During 18 experimental trials, they varied the concentration of nitrogen pumped into the system and the dilution rate of the water in the system. The nitrogen concentration determined the birth rate of the algae, which, in turn, determined the rotifers' birth rate.
Those trials yielded results expected by the model, varying according to the nitrogen concentration input and the rate at which the water was diluted. At low nitrogen levels, the two species coexisted at an equilibrium or in cycles. At intermediate dilution rates, the populations oscillated, while they remained at equilibrium at high and low dilution levels.

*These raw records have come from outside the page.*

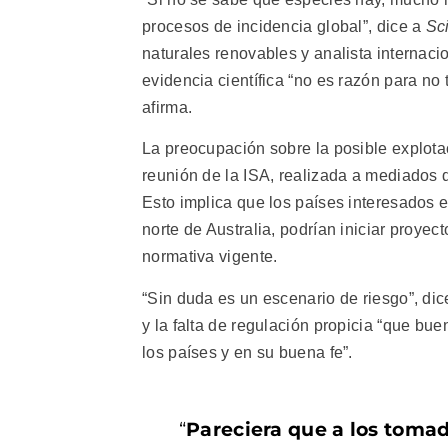
procesos de incidencia global”, dice a
Sc
naturales renovables y analista internaci
evidencia científica “no es razón para n
afirma.
La preocupación sobre la posible explota
reunión de la ISA, realizada a mediados d
Esto implica que los países interesados 
norte de Australia, podrían iniciar proye
normativa vigente.
“Sin duda es un escenario de riesgo”, dice
y la falta de regulación propicia “que bu
los países y en su buena fe”.
“
Pareciera que a los tomad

Shertzer, the NC State biomathematics doctoral candidate, said the research indicates that internal population limitations such as predator-prey interactions can drive population cycles without any forcing from external limitations such as environmental conditions. And, he explains, the research team has demonstrated that researchers don't need to know everything about an environmental system to predict its population dynamics.
"It is a really simple model that's able to catch the important mechanisms of the system necessary to describe the system," he said. "This shows that you don't necessarily need to track every detail to make accurate predictions." Shertzer continues to work with Dr. Stephen Ellner to refine the model.